TASK PROMPT - Where does the word "each" occur in the entries below? Copy every line that has it.
----------------------------------------
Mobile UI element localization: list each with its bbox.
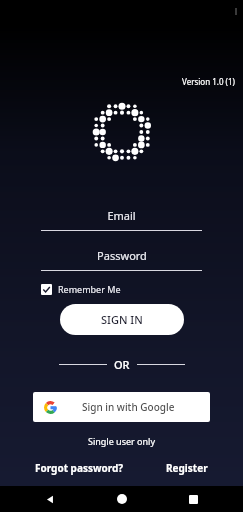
staticText: Single user only (88, 435, 156, 447)
button[interactable]: Forgot password? (33, 459, 126, 477)
button[interactable]: Sign in with Google (33, 392, 210, 422)
button[interactable]: Register (164, 459, 210, 477)
staticText: OR (114, 357, 130, 372)
button[interactable]: Back (28, 486, 72, 512)
button[interactable]: Home (100, 486, 144, 512)
staticText: Sign in with Google (82, 400, 175, 414)
staticText: Password (97, 248, 147, 263)
staticText: Remember Me (58, 283, 121, 295)
button[interactable]: Recent apps (171, 486, 215, 512)
staticText: Version 1.0 (1) (182, 76, 235, 87)
staticText: Register (166, 461, 208, 475)
button[interactable]: SIGN IN (60, 304, 184, 335)
staticText: SIGN IN (101, 312, 143, 327)
button[interactable]: Password (41, 248, 202, 271)
button[interactable]: Email (41, 208, 202, 231)
staticText: Email (107, 208, 136, 223)
button[interactable]: Remember Me (41, 283, 243, 295)
staticText: Forgot password? (35, 461, 124, 475)
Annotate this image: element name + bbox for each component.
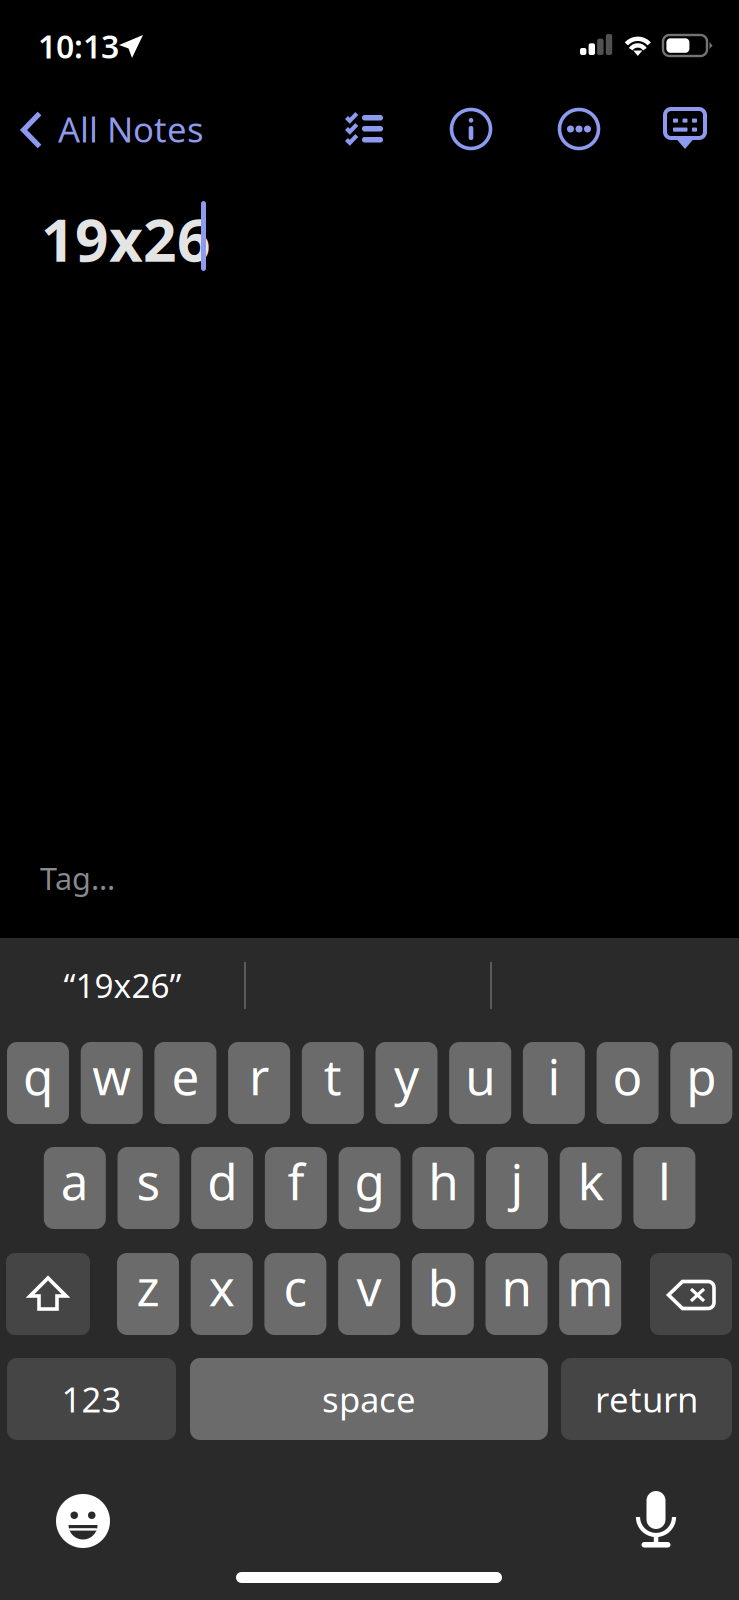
staticText: n — [502, 1254, 532, 1320]
button[interactable]: s — [118, 1147, 180, 1229]
staticText: v — [357, 1254, 382, 1320]
staticText: e — [171, 1043, 199, 1109]
staticText: k — [578, 1148, 604, 1214]
button[interactable]: d — [191, 1147, 253, 1229]
button[interactable]: a — [44, 1147, 106, 1229]
staticText: 123 — [62, 1376, 122, 1422]
staticText: x — [209, 1254, 235, 1320]
staticText: l — [658, 1148, 671, 1214]
staticText: z — [136, 1254, 160, 1320]
staticText: u — [465, 1043, 495, 1109]
button[interactable]: c — [264, 1253, 326, 1335]
staticText: 10:13 — [38, 25, 119, 67]
staticText: space — [322, 1376, 416, 1422]
staticText: r — [249, 1043, 269, 1109]
button[interactable]: Delete — [650, 1253, 732, 1335]
button[interactable]: m — [559, 1253, 621, 1335]
button[interactable]: space — [190, 1358, 548, 1440]
button[interactable]: p — [670, 1042, 732, 1124]
button[interactable]: i — [523, 1042, 585, 1124]
staticText: t — [324, 1043, 342, 1109]
staticText: g — [355, 1148, 385, 1214]
button[interactable]: Hide Keyboard — [663, 105, 707, 153]
button[interactable]: l — [633, 1147, 695, 1229]
button[interactable]: j — [486, 1147, 548, 1229]
button[interactable]: f — [265, 1147, 327, 1229]
button[interactable]: g — [339, 1147, 401, 1229]
button[interactable]: “19x26” — [0, 950, 245, 1020]
button[interactable]: e — [154, 1042, 216, 1124]
button[interactable]: Checklist — [342, 107, 386, 151]
button[interactable]: Shift — [6, 1253, 90, 1335]
button[interactable]: h — [412, 1147, 474, 1229]
button[interactable]: w — [81, 1042, 143, 1124]
staticText: a — [61, 1148, 89, 1214]
staticText: f — [287, 1148, 304, 1214]
staticText: All Notes — [58, 106, 204, 152]
staticText: b — [428, 1254, 458, 1320]
staticText: d — [207, 1148, 237, 1214]
button[interactable]: k — [560, 1147, 622, 1229]
button[interactable]: 123 — [7, 1358, 176, 1440]
button[interactable]: Dictate — [634, 1491, 678, 1547]
staticText: w — [92, 1043, 131, 1109]
staticText: y — [394, 1043, 419, 1109]
button[interactable]: n — [486, 1253, 548, 1335]
button[interactable]: All Notes — [20, 102, 250, 158]
staticText: q — [23, 1043, 53, 1109]
staticText: 19x26 — [41, 200, 211, 278]
staticText: j — [510, 1148, 524, 1214]
staticText: p — [686, 1043, 716, 1109]
staticText: i — [547, 1043, 560, 1109]
button[interactable]: Info — [449, 107, 493, 151]
button[interactable]: r — [228, 1042, 290, 1124]
button[interactable]: t — [302, 1042, 364, 1124]
staticText: m — [567, 1254, 613, 1320]
button[interactable]: q — [7, 1042, 69, 1124]
staticText: return — [595, 1376, 698, 1422]
button[interactable]: x — [191, 1253, 253, 1335]
staticText: “19x26” — [64, 963, 182, 1007]
staticText: s — [136, 1148, 160, 1214]
button[interactable]: u — [449, 1042, 511, 1124]
staticText: o — [613, 1043, 643, 1109]
button[interactable]: Emoji — [55, 1493, 111, 1549]
button[interactable]: z — [117, 1253, 179, 1335]
button[interactable]: return — [561, 1358, 732, 1440]
button[interactable]: y — [376, 1042, 438, 1124]
button[interactable]: o — [597, 1042, 659, 1124]
button[interactable]: b — [412, 1253, 474, 1335]
button[interactable]: More — [557, 107, 601, 151]
staticText: h — [428, 1148, 458, 1214]
button[interactable]: v — [338, 1253, 400, 1335]
staticText: Tag... — [40, 858, 115, 898]
staticText: c — [283, 1254, 307, 1320]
----------------------------------------
RESULT OF THE TASK -
Mobile UI element localization: list each with its bbox.
Annotate this image: element name + bbox for each component.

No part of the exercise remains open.